Sarah Palin is no wilting flower. She is a politician who took the national stage and sneered at the work of community activists. She boldly tries to pass off incuriosity and lassitude as regular-people qualities, thereby doing a disservice to all those Americans who also work two jobs and do not come from families that hand out passports and backpacking trips, yet still manage to pick up a paper and read about their government and seek out experience and knowledge.

When you stage a train wreck of this magnitude — trying to pass one underqualified chick off as another highly qualified chick with the lame hope that no one will notice — well, then, I don’t feel bad for you.

When you treat women as your toys, as gullible and insensate pawns in your Big Fat Presidential Bid — or in Palin’s case, in your Big Fat Chance to Be the First Woman Vice President Thanks to All the Cracks Hillary Put in the Ceiling — I don’t feel bad for you.

When you don’t take your own career and reputation seriously enough to pause before striding onto a national stage and lying about your record of opposing a Bridge to Nowhere or using your special-needs child to garner the support of Americans in need of healthcare reform you don’t support, I don’t feel bad for you.

When you don’t have enough regard for your country or its politics to cram effectively for the test — a test that helps determine whether or not you get to run that country and participate in its politics — I don’t feel bad for you.

When your project is reliant on gaining the support of women whose reproductive rights you would limit, whose access to birth control and sex education you would curtail, whose healthcare options you would decrease, whose civil liberties you would take away and whose children and husbands and brothers (and sisters and daughters and friends) you would send to war in Iraq, Iran, Pakistan, Russia and wherever else you saw fit without actually understanding international relations, I don’t feel bad for you.

I don’t want to be played by the girl-strings anymore. Shaking our heads and wringing our hands in sympathy with Sarah Palin is a disservice to every woman who has ever been unfairly dismissed based on her gender, because this is an utterly fair dismissal, based on an utter lack of ability and readiness. It’s a disservice to minority populations of every stripe whose place in the political spectrum has been unfairly spotlighted as mere tokenism; it is a disservice to women throughout this country who have gone from watching a woman who — love her or hate her — was able to show us what female leadership could look like to squirming in front of their televisions as they watch the woman sent to replace her struggle to string a complete sentence together…
Read full article here.
Traister echoes my own sentiments.  I’m tired of this woman.  I’m tired of the gender games and manipulation that has been waged by this campaign and their phony feminist ideology and concern for women’s rights.  Palin’s response to Couric’s question regarding her feminist identity was ludicrous.  How can you honestly state to the people, especially the women of this country, that you are for women’s equality and choice when your record indicates the exact opposite?  I’m tired of the transparency of this campaigns lies which is a slap in the face to the citizens of this country.
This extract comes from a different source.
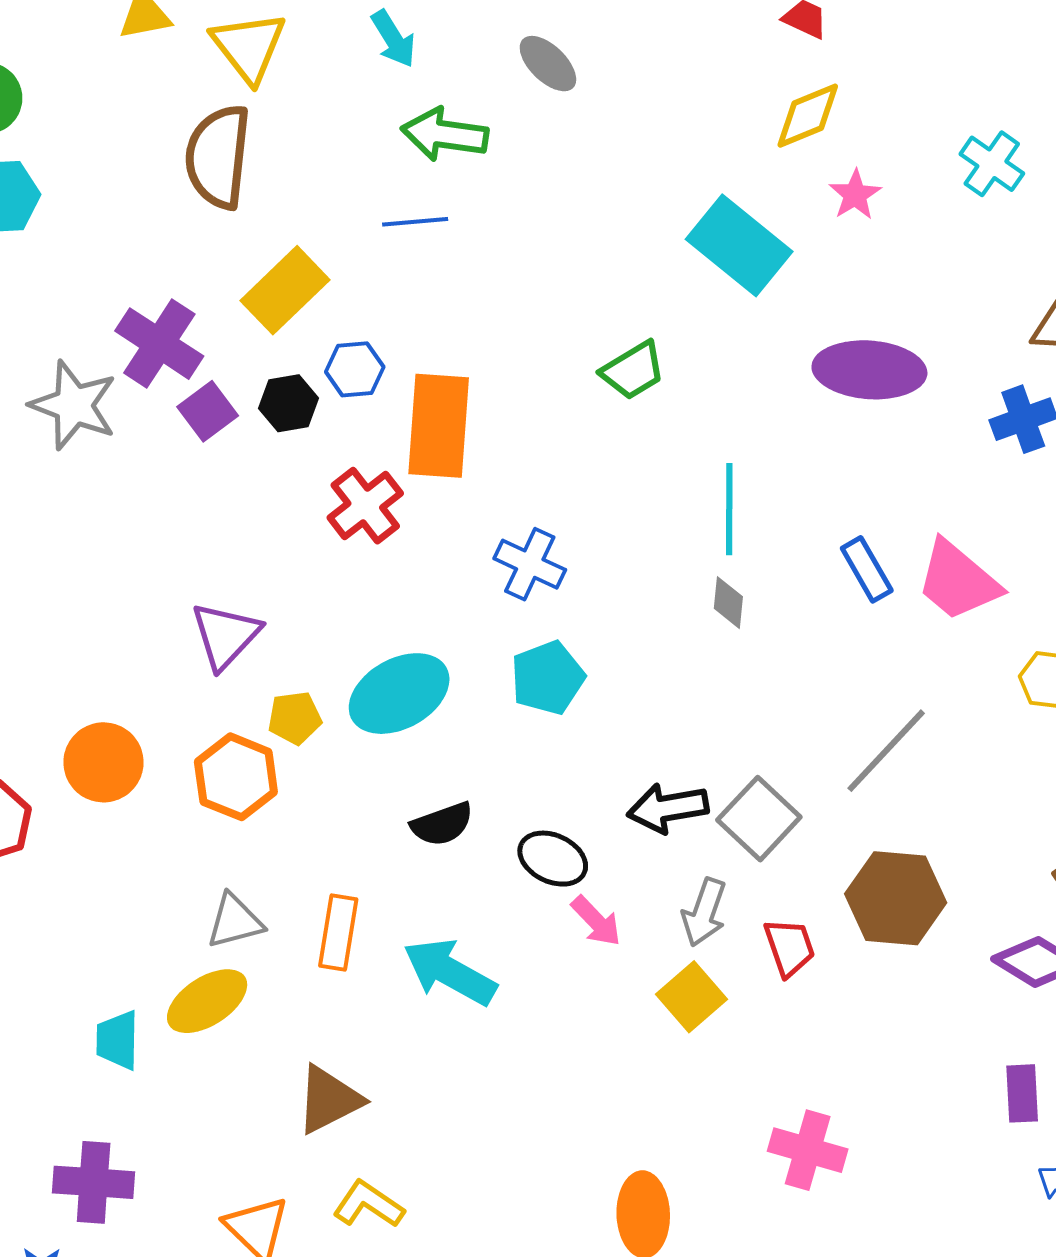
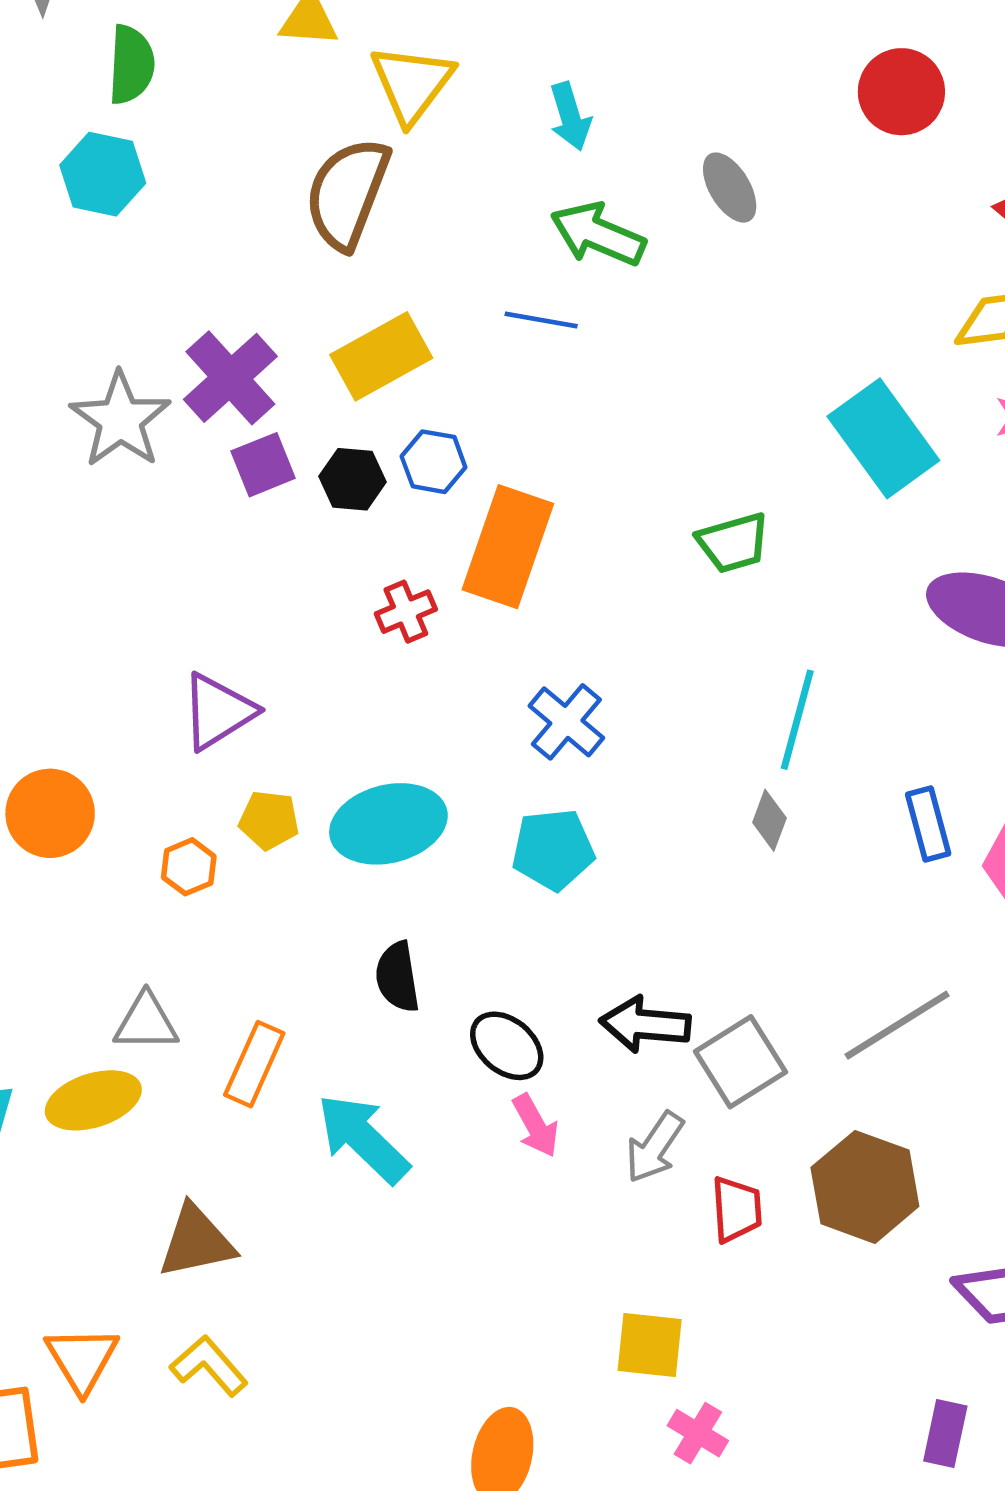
red cross: (365, 506) -> (406, 612), size x0.7
orange hexagon: (236, 777) -> (189, 867), size x0.6
black semicircle: (442, 824) -> (397, 977), turned 86
yellow square: (692, 997) -> (650, 1345), moved, turned 32
pink cross: (808, 1150) -> (698, 1433), size x0.7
I’m tired of the stage craft and political drama this campaign has utilized as distraction. I’m sick of hearing the same lame line about this team of “mavericks.”  The fact that Palin and the McCain camp can’t make up their mind about how they want to craft her image speaks to their insecurity, lack of integrity and dishonesty.
I’m ready for the debate.  Unfortunately, this debate, like all of her official speeches, has been careful crafted and she has been diligently groomed for her role.  I hope that people don’t forget who the real Sarah Palin is: the woman we saw unscripted and incapable when questioned by Gibson and Couric.